Celebrating Mixed Tapes

          Growing up in the ‘80s, I celebrated the mixed tape. My family has always loved music, and my sister Kathy and I spent much of our allowances on cassette singles and albums by our favorite artists. The house rocked to the tunes of Billy Joel, Whitney Houston, Madonna, and John Cougar (Mellencamp). We boogied to the classics of the ‘50s and ‘60s, which we’d grown up listening to, thanks to our parents, and come Christmas time, the tape player would be covered in sugar and flour while we baked cookies to the mischievous song antics of Alvin and the Chipmunks.

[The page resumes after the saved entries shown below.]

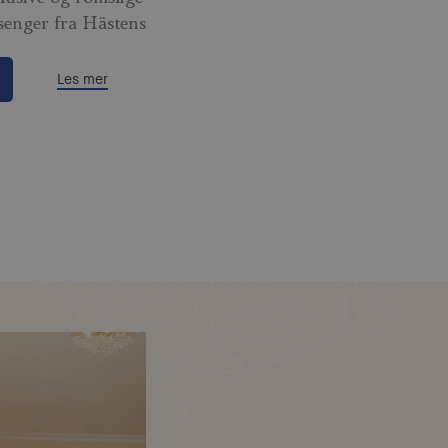
ssenger fra Hästens
Les mer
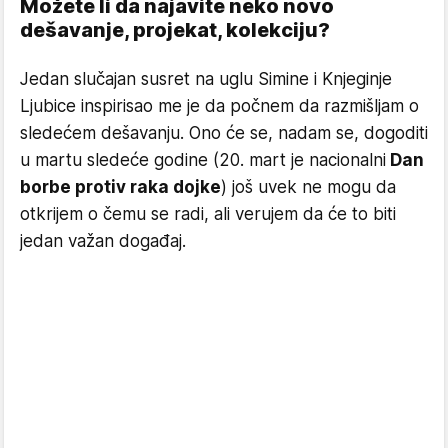
Možete li da najavite neko novo
dešavanje, projekat, kolekciju?
Jedan slučajan susret na uglu Simine i Knjeginje
Ljubice inspirisao me je da počnem da razmišljam o
sledećem dešavanju. Ono će se, nadam se, dogoditi
u martu sledeće godine (20. mart je nacionalni
Dan
borbe protiv raka dojke
) još uvek ne mogu da
otkrijem o čemu se radi, ali verujem da će to biti
jedan važan događaj.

          But the absolute passion of this time period came in making the mixed tape. In the early days, I had only a shoebox tape recorder that I carried with me everywhere. I kept a blank tape in it so whenever a favorite song came on the radio, I could push “record” and receive a lovely, staticky recording of the latest Top Ten hit. Everyone in the car had to be super silent during this time, as the slightest noise would be picked up by the microphone. I remember once, on a three-hour trip to my grandparents’ house, “Eye of the Tiger” by Survivor came on the car radio. Now I loved this song (still do), and I scrambled to get the recorder over the front seat hump as close to the radio as I could while instructing the other four members of my family to “Shhhh!” It was a classic recording, complete with the DJ announcing the song and artist, my daddy laughing, and the tires swooshing on the pavement.

          Over the years, technology improved, and soon I found I was able to record straight from albums. My sister and I began digging through our tape collection and selecting our favorite songs from each album to put onto a blank tape. It became not at all uncommon to find mixed tapes where The Jackson 5 sang “I’ll Be There,” followed by Huey Lewis and the News’s “If This Is It,” followed by Cyndi Lauper’s “Girls Just Wanna Have Fun.” Now whenever we traveled, we had an eclectic collection of only the very best songs to listen to.

          Kathy and I would even make each other mixed tapes (and eventually mixed CDs) as presents to each other. There was nothing more fun than popping the tape into the player and listening to the surprises that had been carefully selected. Different versions of our favorite songs sometimes made an appearance. On one such tape, there would be Barry Manilow’s cover of “Strangers in the Night” and Scandal’s cover of “Downtown Train,” only to have another tape with Frank Sinatra and Rod Stewart singing their signature songs. We never tired of our songs, and like every mixed tape aficionado of the ‘80s, we knew well how to reel in cassette tape using a pencil.

          Recently, upon cleaning out the shed, I found a large plastic bucket of tapes that had been “stored” with all the other junk my husband and I have been hesitant to get rid of. Oh, the joy of rediscovery! I immediately hauled the bucket and tape player into the house and spent hours listening to the mixed tapes from my childhood and even through college! There were so many songs I had forgotten, little gems like Climie Fisher’s “Love Changes Everything” and Restless Heart’s “Why Does It Have to be (Wrong or Right)” and Exposé’s “As Long as I Can Dream” and Henry Lee Summer’s “Hey Baby.” (I think I drove my husband a little batty with a constant rewind of that one!) Each song brought back feel-good memories and a sense of youth and dreams and freedom.

          Of course, I have recently added many of the songs from these mixed tapes to my much more advanced playlist, but I found that the magic of the mixed tape is just as powerful now in 2020 as it was in 1985. After all, nostalgia is a pleasant jaunt, but to properly enjoy it, you need the music of your life, and the best music is the imperfect kind—scratchy, staticky, full of background noise—that sometimes requires a pencil’s eraser head to put back on track.

1 thought on “Celebrating Mixed Tapes”

  1. Oh good grief!! How I loved reading these memories as you stolled down the musical pathways of your earlier life. How magical and delightful to relive them!! Nice blog!!